▶ **Work instructions**
Only the lines from the one that includes "پرایمر، چسبندگی کافی" through the last line below belong in the reply, copied exactly and without pictures.

Page-level text extractions:
........
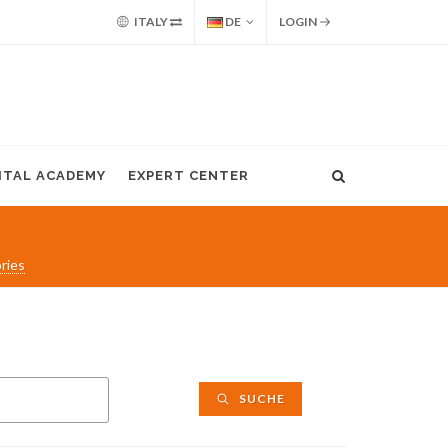
ITALY
DE
LOGIN
GITAL ACADEMY
EXPERT CENTER
ries
SUCHE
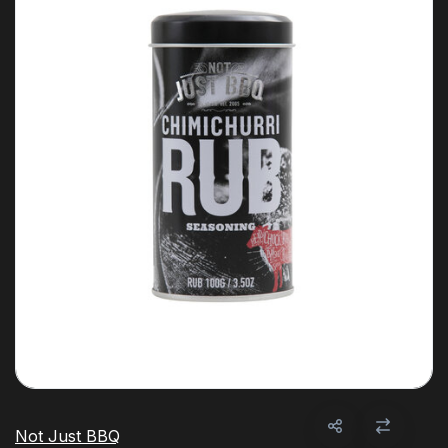
Not Just BBQ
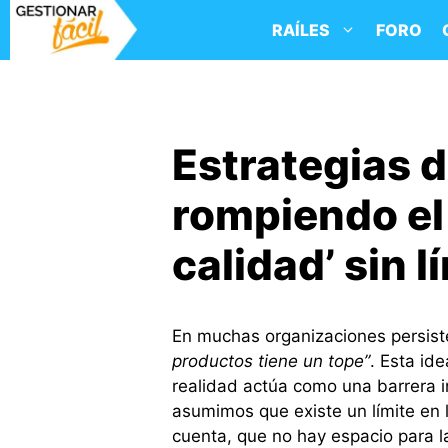
Saltar
RAÍLES
FORO
al
contenido
Estrategias d
rompiendo el 
calidad’ sin l
En muchas organizaciones persist
productos tiene un tope”
. Esta id
realidad actúa como una barrera in
asumimos que existe un límite en
cuenta, que no hay espacio para l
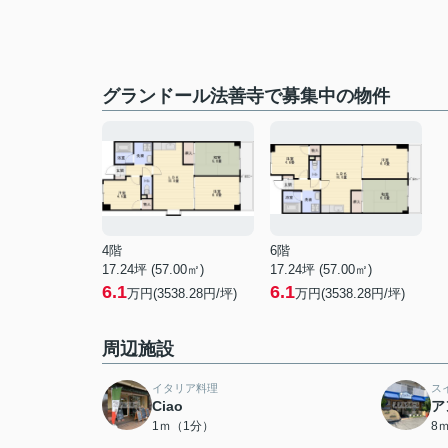
グランドール法善寺で募集中の物件
4階
6階
17.24坪 (57.00㎡)
17.24坪 (57.00㎡)
6.1
6.1
万円(3538.28円/坪)
万円(3538.28円/坪)
周辺施設
イタリア料理
ス
Ciao
ア
1ｍ（1分）
8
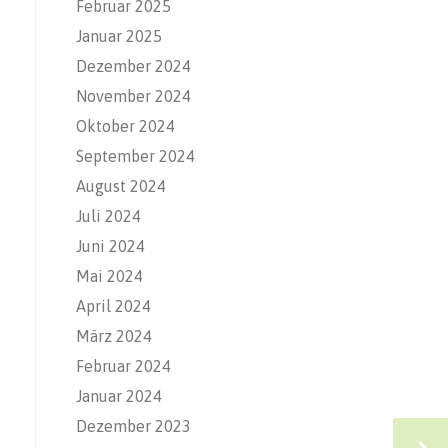
Februar 2025
Januar 2025
Dezember 2024
November 2024
Oktober 2024
September 2024
August 2024
Juli 2024
Juni 2024
Mai 2024
April 2024
März 2024
Februar 2024
Januar 2024
Dezember 2023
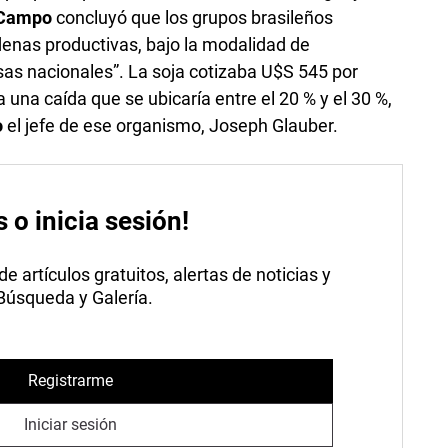
Campo
concluyó que los grupos brasileños
nas productivas, bajo la modalidad de
as nacionales”. La soja cotizaba U$S 545 por
 una caída que se ubicaría entre el 20 % y el 30 %,
o
el jefe de ese organismo, Joseph Glauber.
s o inicia sesión!
 artículos gratuitos, alertas de noticias y
 Búsqueda y Galería.
Registrarme
Iniciar sesión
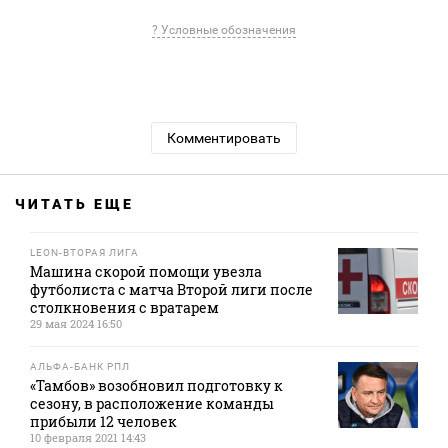
? Условные обозначения
Комментировать
ЧИТАТЬ ЕЩЕ
LEON-ВТОРАЯ ЛИГА
Машина скорой помощи увезла
футболиста с матча Второй лиги после
столкновения с вратарем
29 мая 2024 16:50
АЛЬФА-БАНК РПЛ
«Тамбов» возобновил подготовку к
сезону, в расположение команды
прибыли 12 человек
10 февраля 2021 14:43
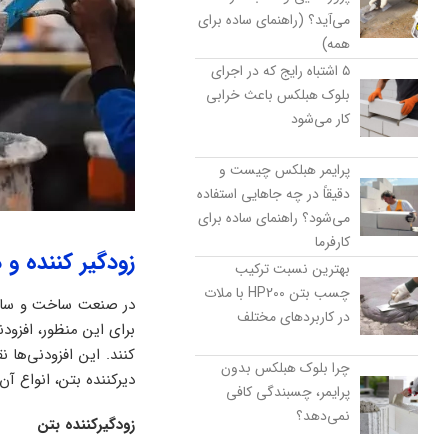
می‌آید؟ (راهنمای ساده برای
همه)
۵ اشتباه رایج که در اجرای
بلوک هبلکس باعث خرابی
کار می‌شود
پرایمر هبلکس چیست و
دقیقاً در چه جاهایی استفاده
می‌شود؟ راهنمای ساده برای
کارفرما
زودگیر کننده و د
بهترین نسبت ترکیب
چسب بتن HP200 با ملات
در صنعت ساخت و ساز، 
در کاربردهای مختلف
برای این منظور، افزودن
کنند. این افزودنی‌ها 
چرا بلوک هبلکس بدون
دیرکننده بتن، انواع آن
پرایمر، چسبندگی کافی
نمی‌دهد؟
زودگیرکننده بتن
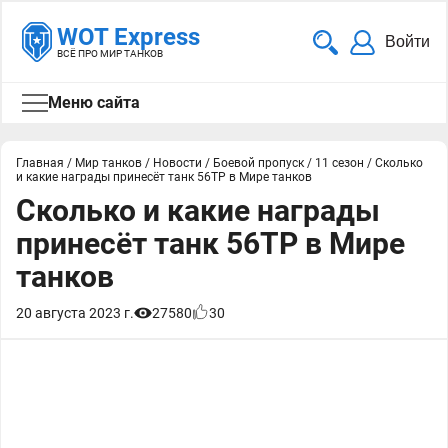
WOT Express
Войти
ВСЁ ПРО МИР ТАНКОВ
Меню сайта
Главная
/
Мир танков
/
Новости
/
Боевой пропуск
/
11 сезон
/
Сколько
и какие награды принесёт танк 56TP в Мире танков
Сколько и какие награды
принесёт танк 56TP в Мире
танков
20 августа 2023 г.
27580
30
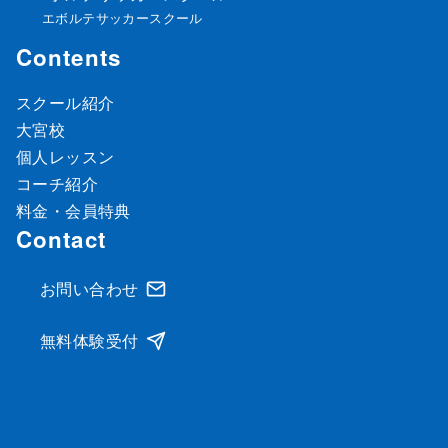
エボルテサッカースクール
Contents
スクール紹介
大宮校
個人レッスン
コーチ紹介
料金・会員特典
Contact
お問い合わせ
無料体験受付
........
▶ **Exercise response**
پرایمر، چسبندگی کافی
نمی‌دهد؟
زودگیرکننده بتن
WOT Express
Войти
ВСЁ ПРО МИР ТАНКОВ
Меню сайта
Главная
/
Мир танков
/
Новости
/
Боевой пропуск
/
11 сезон
/
Сколько
и какие награды принесёт танк 56TP в Мире танков
Сколько и какие награды
принесёт танк 56TP в Мире
танков
20 августа 2023 г.
27580
30
エボルテサッカースクール
Contents
スクール紹介
大宮校
個人レッスン
コーチ紹介
料金・会員特典
Contact
お問い合わせ
無料体験受付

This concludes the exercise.